Name: Old Forester 1897 Bottled-in-Bond
Age: At least 4 y.o.
Proof: 100 proof (50% abv)
Type: Kentucky straight bourbon
Mashbill: 72% corn, 18% rye, and 10% malted barley
Producer: Brown Forman Corporation, Louisville, KY
Nose: The nose opens with deep notes of caramel, heavy stone fruit and floral notes that fade to earthy toasted oak, a faint hint of fresh cherry, and a kick of ethanol.
Palate: The palate has medium viscosity opening with notes of dark chocolate, quickly turning to dark fruit covered in powedered sugar, and fading to brown sugar, vanilla bean, earthy baking spices, a flash of pepper, dried cherries, and coffee as you continue to chew.
Finish: The finish is long and opens with a peppery warmth followed by sweet red fruit, baking spices, and dark chocolate and floral aftertaste.

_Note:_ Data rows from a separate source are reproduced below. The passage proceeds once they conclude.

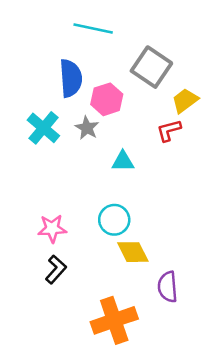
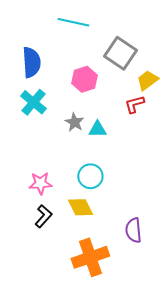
blue semicircle: (71, 78) -> (31, 62), moved
gray star: (87, 128) -> (74, 122), moved
yellow diamond: (133, 252) -> (80, 207), moved

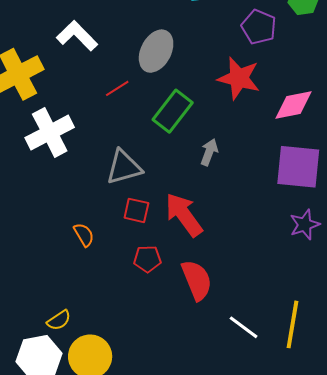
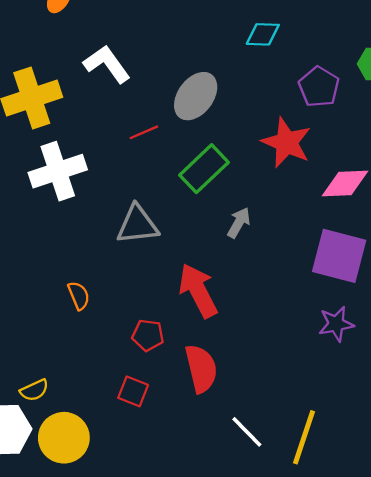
red square: (136, 210) -> (133, 391), moved

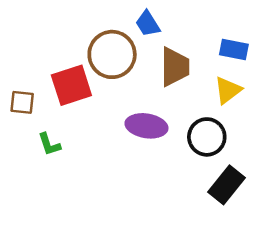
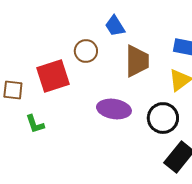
brown circle: (112, 54) -> (86, 51), size x0.6

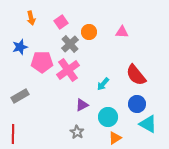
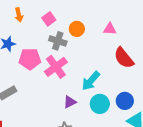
gray cross: (70, 44) -> (58, 41), turned -30
red semicircle: (136, 75) -> (124, 58), moved
cyan arrow: (103, 84) -> (91, 81), size x1.5
cyan circle: (108, 117) -> (100, 104), moved

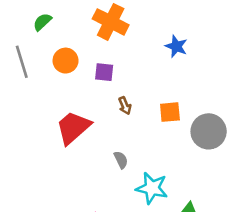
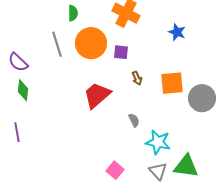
green semicircle: (42, 22) -> (73, 13), turned 133
orange circle: (66, 61) -> (91, 43), size x1.6
orange square: (170, 112) -> (172, 83), size x1.4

If this is what 100 proof Old Forester tastes like then I can see why they’ve had a 100 proof bourbon as a consistent release since 1897. On the palate the red fruit note is pretty consistent throughout with flavours of oak, clove, and black pepper layered over it to round this whiskey out nicely. The oak makes its presence felt with notes of coffee and dark chocolate which frame the pour but don’t interfere with the delicate floral and fruity notes that form the core of this bourbon. It’s mildly reminiscent of the Statesman release but not as spicy or as tannic. A good balance between sweet and earthy with spice tying it all together nicely. The mouth-feel is nice and it coats the tongue with its blend of flavours. This very much tastes like standard Old Forester but with the added complexity that trumps both the 86, 1870, and the Statesman. Old Forester Master Distiller Chris Morris, Master Taster Jackie Zykan, and their dedicated teams have outdone themselves again with a fantastic addition to the Whiskey Row series. In creating the product Morris explained that his goal was to create a bourbon using minimal filtration techniques that would be as true to how Old Forester was made over 100 years ago and this really carries through to the finished product.
Try or Buy?
Buy, buy, buy! So far of all the Old Forester whiskies that I’ve reviewed this is my very favourite. At 100 proof it really brings a strong bourbon game. If this was reliably available in the UK I’d definitely buy a bottle.